Eskiden doğa, emek, sermaye ve girişim ekonomi kitaplarının üretim faktörleri tanımlamalarında yeterli oluyordu. Ama son yüzyıla damgasını vuran satış ve pazarlama artık üretimin olmazsa olmazı oldu. Pazarlamanın duayeni Philip Kotler öyle diyor: “Çok kaliteli bir gıda ürünü imal ettin. Bunun için yıllarını harcadın. Ülkenin tüm ünlü gurmelerine tattırdın bu arada öz sermayeni kuruşuna kadar harcadın. Kimsenin gazına kapılıp piyasaya girme. Git borçlan ama reklama önemli bir miktarda para harca ve piyasaya öyle çık.” İşte son yıllarda kendisini yeni ve yepyeni enstrümanlarıyla çok iyi pazarlayan Alaçatı, artık çıtayı iyice yükseltti. Dünyanın en önemli rüzgar sörfü cenneti diye yaptı ilk çıkışını. Gerçekten de hem Türkiye’den hem de başka ülkelerden herkes akın etti Alaçatı’ya.

Daha sonra bir çılgın iş adamı uçuk bir fikirle hayalini gerçekleştirip Kanal Kent’i yaptı. Yıllarca uğraştı Aykut Mutlu. Zoru başardı, bataklık bölgeyi cennet yaptı. Pek çok ünlü sima buradan ev aldı ve evlerinin önüne teknelerini bağlayabiliyorlar.

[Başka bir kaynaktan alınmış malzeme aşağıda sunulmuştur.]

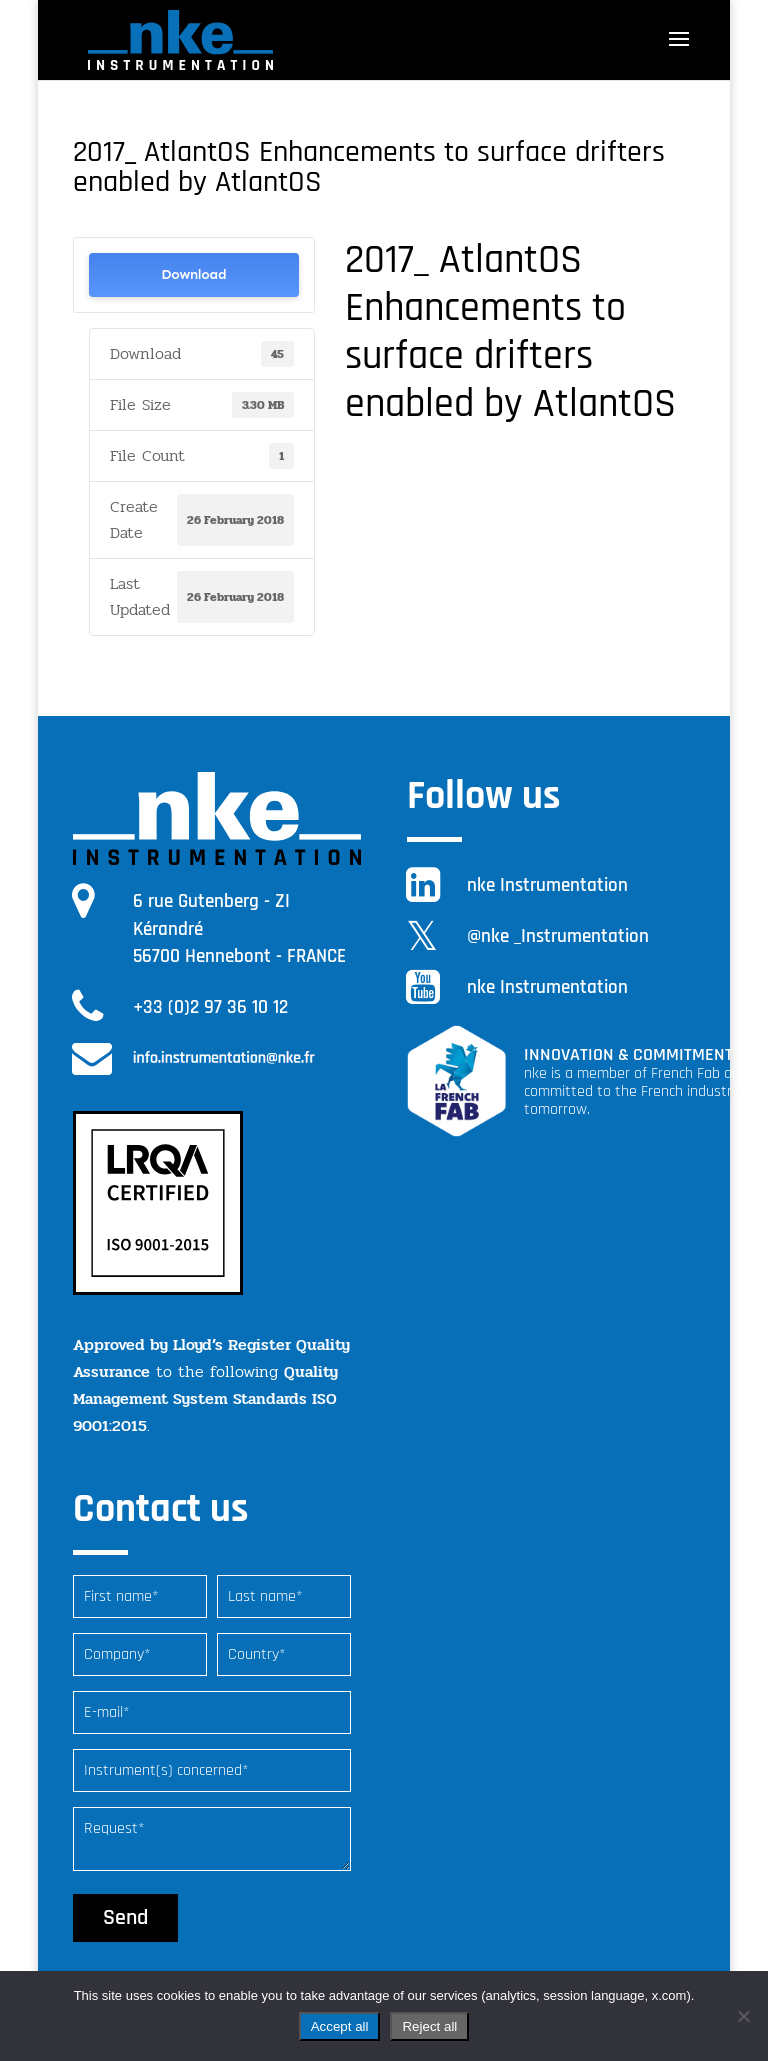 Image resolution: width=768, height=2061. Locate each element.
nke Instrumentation (547, 885)
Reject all (429, 2026)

Üçüncü çıkışı Ot Festivali ile oldu Alaçatı’nın. Bu yıl dördüncüsü kutlandı. Baharın müjdecisi otlar, topraktan fışkıran sağlık iksiri elbet. Pek çok ilaca hammadde olan otlar, Alaçatı’nın yepyeni bir ürünü artık. Dünyada otlara en meraklı ülke İngiltere’dir. Bahçelerine hep aromalı otları dikerler. Alaçatı’da yaşayan İngiliz vatandaşı Dave Kirk, ulusunun merakını ülkemize taşımış. Yarışmaya katıldı ve ilk üçü zorladı. Olağanüstü bir börek yapıp, yenilebilir çiçeklerle birlikte sundu.

OTLARIN EFSANESİ

Efsaneye göre rüzgar tanrısı önce denizi okşadı. Sonra sokuldu sahile. Hafifçe dokundu sahile. Hafifçe dokundu toprağa. Toprak yavaşça irkildi rüzgar tanrısının etkisiyle. O esintiyle birden başladı dans etmeye al yanaklı kız, uzun siyah saçlarını savurdu rüzgara, toprağa. Al yanaklı kızın sevgisi, rüzgar tanrısının ahengiyle toprak kapladı kendini birbirinden farklı, birbirinden güzel otlarla. Yıllardır 1001 çeşit otun yetiştiği söylenir Alaçatı’da. Bu yıl ot yemekleri yarışmasında birinciliği 76 yaşındaki Gülfidan Nine kazandı. Şekerin kullanılmadığı bu helva oldukça ilginçti. Çağla yemeği ile Yeliz Kurt ikinci oldu. Yedi çeşit otu çağla ile buluşturan Kurt’un yemeği çok lezzetliydi. Abdullah Tınaz ise tereyağı ve limon sos eşliğinde şevketi bostan ile ahtapotu buluşturduğu yemeği ile üçüncülüğü kazandı. Ot toplama yarışmasında ise Gizem İncebağ birinci, Nuran ve Hüseyin Erdem ikinci, Fulya İnci ise üçüncü oldu. 11 yaşındaki Kaan Cansın’a jüri özel ödülü verildi.

ŞEVKETİ BOSTANIN DÖNÜŞÜ

“Mübarek dikeni” olarak da adlandırılan şevketi bostan bu yıl yarışmacıların pek çoğu tarafından kullanıldı. Tarla kenarlarında yetişen bu bitkinin idrar sökücü, hemoroit iyileştirici, damar ve doku büzücülüğü özelliğinden dolayı kanamaları durdurma, taş düşürme, yaşlanmayı geciktirme gibi meziyetleri olduğu söylenir. Otlarla, etler, balıklar, aşçıların sevgisi tencerelerde buluştu. Otlarla birlikte, Türk mutfağının sır yemekleri çıkıyor, mutfağımız uyanıyor. Artık Anadolu’da da güzel şeyler oluyor. Haftaya kadar hep güzelliklerle kalın.